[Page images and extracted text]
+++

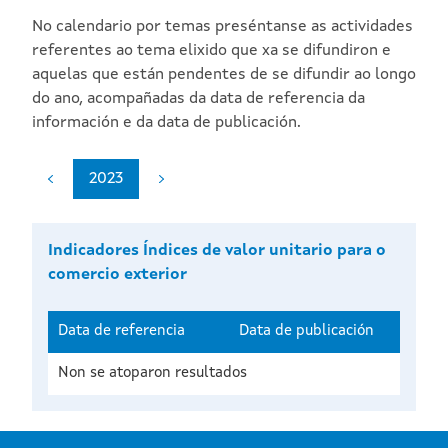
No calendario por temas preséntanse as actividades
referentes ao tema elixido que xa se difundiron e
aquelas que están pendentes de se difundir ao longo
do ano, acompañadas da data de referencia da
información e da data de publicación.
2023
Indicadores Índices de valor unitario para o
comercio exterior
Data de referencia
Data de publicación
Non se atoparon resultados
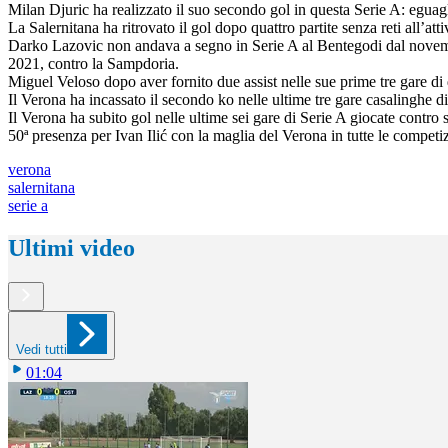
Milan Djuric ha realizzato il suo secondo gol in questa Serie A: eguagl
La Salernitana ha ritrovato il gol dopo quattro partite senza reti all’a
Darko Lazovic non andava a segno in Serie A al Bentegodi dal novemb
2021, contro la Sampdoria.
Miguel Veloso dopo aver fornito due assist nelle sue prime tre gare di 
Il Verona ha incassato il secondo ko nelle ultime tre gare casalinghe dis
Il Verona ha subito gol nelle ultime sei gare di Serie A giocate contro
50ª presenza per Ivan Ilić con la maglia del Verona in tutte le competiz
verona
salernitana
serie a
Ultimi video
Vedi tutti
01:04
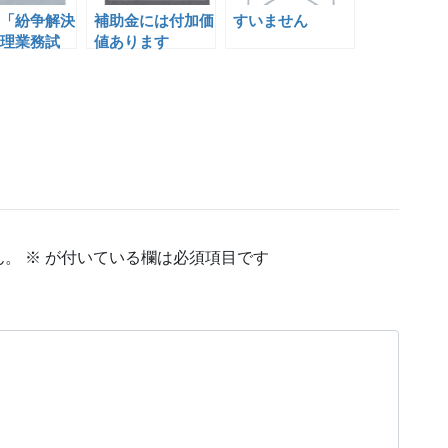
「紛争解決
補助金には付加価
すいません
理業務試
値あります
ん。
※
が付いている欄は必須項目です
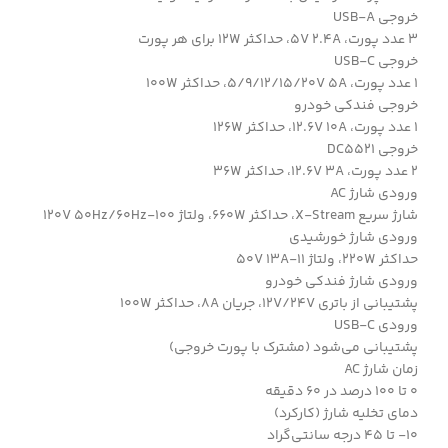
خروجی USB-A
3 عدد پورت، 5V 2.4A، حداکثر 12W برای هر پورت
خروجی USB-C
1 عدد پورت، 5/9/12/15/20V 5A، حداکثر 100W
خروجی فندکی خودرو
1 عدد پورت، 12.6V 10A، حداکثر 126W
خروجی DC5521
2 عدد پورت، 12.6V 3A، حداکثر 36W
ورودی شارژ AC
شارژ سریع X-Stream، حداکثر 660W، ولتاژ 100-120V 50Hz/60Hz
ورودی شارژ خورشیدی
حداکثر 220W، ولتاژ 11-50V 13A
ورودی شارژ فندکی خودرو
پشتیبانی از باتری 12V/24V، جریان 8A، حداکثر 100W
ورودی USB-C
پشتیبانی می‌شود (مشترک با پورت خروجی)
زمان شارژ AC
0 تا 100 درصد در 60 دقیقه
دمای تخلیه شارژ (کارکرد)
10- تا 45 درجه سانتی‌گراد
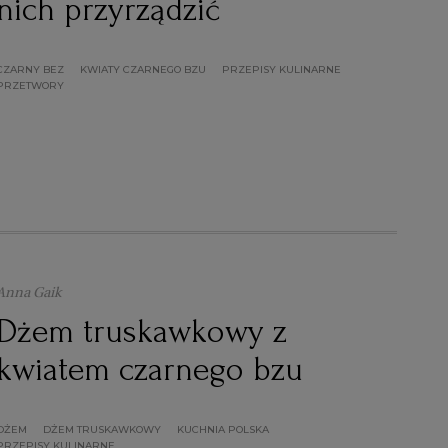
nich przyrządzić
CZARNY BEZ
KWIATY CZARNEGO BZU
PRZEPISY KULINARNE
PRZETWORY
Anna Gaik
Dżem truskawkowy z
kwiatem czarnego bzu
DŻEM
DŻEM TRUSKAWKOWY
KUCHNIA POLSKA
PRZEPISY KULINARNE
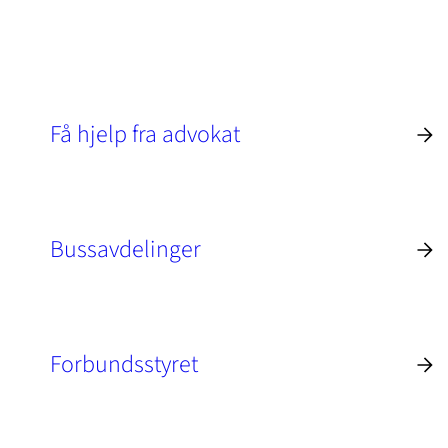
Få hjelp fra advokat
Bussavdelinger
Forbundsstyret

+++

[Task details]
Repeat only what lies between the start of the data and the end of the line containing "Il Verona ha subito", exactly, with pictures left out.

[Expected output]
No calendario por temas preséntanse as actividades
referentes ao tema elixido que xa se difundiron e
aquelas que están pendentes de se difundir ao longo
do ano, acompañadas da data de referencia da
información e da data de publicación.
2023
Indicadores Índices de valor unitario para o
comercio exterior
Data de referencia
Data de publicación
Non se atoparon resultados
Milan Djuric ha realizzato il suo secondo gol in questa Serie A: eguagl
La Salernitana ha ritrovato il gol dopo quattro partite senza reti all’a
Darko Lazovic non andava a segno in Serie A al Bentegodi dal novemb
2021, contro la Sampdoria.
Miguel Veloso dopo aver fornito due assist nelle sue prime tre gare di 
Il Verona ha incassato il secondo ko nelle ultime tre gare casalinghe dis
Il Verona ha subito gol nelle ultime sei gare di Serie A giocate contro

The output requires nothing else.